§ Extracted information

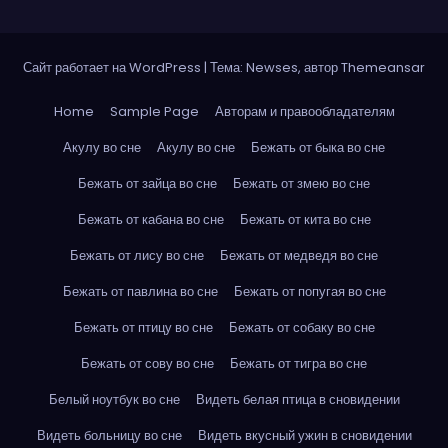
Сайт работает на WordPress
|
Тема: Newses, автор
Themeansar
Home
Sample Page
Авторам и правообладателям
Акулу во сне
Акулу во сне
Бежать от быка во сне
Бежать от зайца во сне
Бежать от змею во сне
Бежать от кабана во сне
Бежать от кита во сне
Бежать от лису во сне
Бежать от медведя во сне
Бежать от павлина во сне
Бежать от попугая во сне
Бежать от птицу во сне
Бежать от собаку во сне
Бежать от сову во сне
Бежать от тигра во сне
Белый ноутбук во сне
Видеть белая птица в сновидении
Видеть больницу во сне
Видеть вкусный ужин в сновидении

§ Task statement
Repeat exactly, and only, the lines of the records above, starting with the line that contains "Бежать от быка во сне" and ending with the final line, both included.

§ Answer space
Бежать от быка во сне
Бежать от зайца во сне
Бежать от змею во сне
Бежать от кабана во сне
Бежать от кита во сне
Бежать от лису во сне
Бежать от медведя во сне
Бежать от павлина во сне
Бежать от попугая во сне
Бежать от птицу во сне
Бежать от собаку во сне
Бежать от сову во сне
Бежать от тигра во сне
Белый ноутбук во сне
Видеть белая птица в сновидении
Видеть больницу во сне
Видеть вкусный ужин в сновидении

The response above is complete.